▸ **Work instructions**
What you return should be the line containing "Image resolution: width=1213" and each line after it to the end of the records, copied exactly.

=-=-=

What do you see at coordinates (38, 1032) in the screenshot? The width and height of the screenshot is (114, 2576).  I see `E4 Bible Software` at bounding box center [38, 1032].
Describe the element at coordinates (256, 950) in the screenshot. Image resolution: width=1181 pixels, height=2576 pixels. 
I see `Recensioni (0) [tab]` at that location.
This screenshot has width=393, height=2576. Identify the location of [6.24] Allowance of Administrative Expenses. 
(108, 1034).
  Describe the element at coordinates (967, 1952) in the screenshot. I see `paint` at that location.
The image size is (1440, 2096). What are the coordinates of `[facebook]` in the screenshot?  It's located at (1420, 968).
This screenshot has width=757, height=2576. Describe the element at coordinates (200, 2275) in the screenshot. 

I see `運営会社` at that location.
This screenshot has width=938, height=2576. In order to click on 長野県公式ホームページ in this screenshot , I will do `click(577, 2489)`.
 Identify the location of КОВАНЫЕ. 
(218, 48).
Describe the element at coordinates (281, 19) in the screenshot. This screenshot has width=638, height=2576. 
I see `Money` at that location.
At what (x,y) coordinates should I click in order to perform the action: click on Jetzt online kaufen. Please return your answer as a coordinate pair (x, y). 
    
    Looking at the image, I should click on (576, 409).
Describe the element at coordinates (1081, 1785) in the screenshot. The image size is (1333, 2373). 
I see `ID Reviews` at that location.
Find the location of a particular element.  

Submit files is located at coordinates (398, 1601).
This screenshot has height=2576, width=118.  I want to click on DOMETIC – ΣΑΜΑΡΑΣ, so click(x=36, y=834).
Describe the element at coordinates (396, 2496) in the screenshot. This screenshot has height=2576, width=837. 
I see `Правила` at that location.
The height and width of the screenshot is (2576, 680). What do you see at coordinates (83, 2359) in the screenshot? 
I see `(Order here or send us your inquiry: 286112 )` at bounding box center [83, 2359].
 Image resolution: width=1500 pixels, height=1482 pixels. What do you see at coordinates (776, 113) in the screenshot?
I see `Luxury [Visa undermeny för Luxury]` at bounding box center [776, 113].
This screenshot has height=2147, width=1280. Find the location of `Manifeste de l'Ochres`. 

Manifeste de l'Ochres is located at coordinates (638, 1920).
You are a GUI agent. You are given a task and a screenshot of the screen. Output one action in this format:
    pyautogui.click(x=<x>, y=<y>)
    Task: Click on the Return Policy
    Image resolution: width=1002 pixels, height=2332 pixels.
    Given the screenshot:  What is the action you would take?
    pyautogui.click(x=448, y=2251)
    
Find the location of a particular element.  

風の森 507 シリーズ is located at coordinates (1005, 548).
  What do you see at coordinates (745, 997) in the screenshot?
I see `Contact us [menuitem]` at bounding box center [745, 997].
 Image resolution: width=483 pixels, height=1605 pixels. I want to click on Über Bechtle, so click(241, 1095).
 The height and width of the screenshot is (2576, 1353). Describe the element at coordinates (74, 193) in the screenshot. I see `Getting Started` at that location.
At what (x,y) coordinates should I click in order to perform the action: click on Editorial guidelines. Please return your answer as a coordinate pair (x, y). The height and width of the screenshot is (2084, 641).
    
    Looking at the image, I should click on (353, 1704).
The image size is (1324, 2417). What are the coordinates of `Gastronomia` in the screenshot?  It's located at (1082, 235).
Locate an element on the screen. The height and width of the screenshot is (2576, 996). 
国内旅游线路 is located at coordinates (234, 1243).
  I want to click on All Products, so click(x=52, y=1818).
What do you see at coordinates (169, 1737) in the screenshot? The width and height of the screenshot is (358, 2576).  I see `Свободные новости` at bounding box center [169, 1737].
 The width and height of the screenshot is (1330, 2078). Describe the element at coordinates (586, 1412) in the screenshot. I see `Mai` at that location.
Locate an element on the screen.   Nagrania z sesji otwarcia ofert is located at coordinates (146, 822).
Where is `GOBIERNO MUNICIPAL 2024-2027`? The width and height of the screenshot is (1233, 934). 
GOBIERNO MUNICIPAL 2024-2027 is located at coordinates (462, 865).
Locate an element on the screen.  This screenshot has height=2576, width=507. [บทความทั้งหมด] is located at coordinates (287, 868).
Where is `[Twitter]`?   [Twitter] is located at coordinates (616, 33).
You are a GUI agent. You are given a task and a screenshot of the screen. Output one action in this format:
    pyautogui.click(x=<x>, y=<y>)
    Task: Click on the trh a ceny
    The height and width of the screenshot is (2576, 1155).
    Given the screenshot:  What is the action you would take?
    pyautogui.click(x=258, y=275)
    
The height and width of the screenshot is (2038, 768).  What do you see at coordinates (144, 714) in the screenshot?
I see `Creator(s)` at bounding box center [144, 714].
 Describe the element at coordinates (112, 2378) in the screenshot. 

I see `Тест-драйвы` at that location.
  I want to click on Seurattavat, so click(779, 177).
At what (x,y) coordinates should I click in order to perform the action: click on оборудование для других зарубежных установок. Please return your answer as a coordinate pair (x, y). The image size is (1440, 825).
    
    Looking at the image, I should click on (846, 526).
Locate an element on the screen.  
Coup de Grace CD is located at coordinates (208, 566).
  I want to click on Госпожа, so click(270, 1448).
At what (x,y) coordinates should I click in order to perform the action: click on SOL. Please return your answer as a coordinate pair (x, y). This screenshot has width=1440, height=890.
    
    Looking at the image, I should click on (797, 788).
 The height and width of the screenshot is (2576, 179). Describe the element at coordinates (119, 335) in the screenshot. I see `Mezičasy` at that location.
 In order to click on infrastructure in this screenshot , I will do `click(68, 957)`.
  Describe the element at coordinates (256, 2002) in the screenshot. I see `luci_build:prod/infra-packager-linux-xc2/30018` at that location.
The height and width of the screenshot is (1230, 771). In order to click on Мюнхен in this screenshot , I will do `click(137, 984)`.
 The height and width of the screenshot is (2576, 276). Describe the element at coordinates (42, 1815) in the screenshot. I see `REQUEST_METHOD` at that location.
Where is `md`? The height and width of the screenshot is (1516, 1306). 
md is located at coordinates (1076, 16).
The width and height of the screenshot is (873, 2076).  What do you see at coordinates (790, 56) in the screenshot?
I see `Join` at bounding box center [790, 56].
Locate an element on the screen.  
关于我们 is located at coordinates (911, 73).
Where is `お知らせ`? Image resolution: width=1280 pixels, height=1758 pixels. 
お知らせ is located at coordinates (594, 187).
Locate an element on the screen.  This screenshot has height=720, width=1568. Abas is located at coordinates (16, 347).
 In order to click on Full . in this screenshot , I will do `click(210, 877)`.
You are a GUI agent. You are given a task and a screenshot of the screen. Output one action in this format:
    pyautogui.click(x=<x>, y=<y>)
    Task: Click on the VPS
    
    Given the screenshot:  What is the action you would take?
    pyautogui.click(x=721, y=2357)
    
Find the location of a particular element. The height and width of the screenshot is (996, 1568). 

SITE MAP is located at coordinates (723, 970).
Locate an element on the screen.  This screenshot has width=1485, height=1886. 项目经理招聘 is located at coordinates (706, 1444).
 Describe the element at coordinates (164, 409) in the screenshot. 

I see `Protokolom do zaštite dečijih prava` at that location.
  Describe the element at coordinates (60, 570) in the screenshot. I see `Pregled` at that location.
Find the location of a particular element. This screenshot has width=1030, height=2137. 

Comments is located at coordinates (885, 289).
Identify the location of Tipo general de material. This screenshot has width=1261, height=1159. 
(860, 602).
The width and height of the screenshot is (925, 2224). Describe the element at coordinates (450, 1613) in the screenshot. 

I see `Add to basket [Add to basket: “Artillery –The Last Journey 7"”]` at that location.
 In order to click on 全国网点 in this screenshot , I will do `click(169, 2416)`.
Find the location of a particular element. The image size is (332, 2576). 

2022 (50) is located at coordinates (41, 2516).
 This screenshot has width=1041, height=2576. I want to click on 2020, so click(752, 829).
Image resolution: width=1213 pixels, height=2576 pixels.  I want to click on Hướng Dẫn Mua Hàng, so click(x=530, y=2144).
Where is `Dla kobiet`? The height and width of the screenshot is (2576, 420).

=-=-=

▸ **Result below**
Image resolution: width=1213 pixels, height=2576 pixels.  I want to click on Hướng Dẫn Mua Hàng, so click(x=530, y=2144).
Where is `Dla kobiet`? The height and width of the screenshot is (2576, 420).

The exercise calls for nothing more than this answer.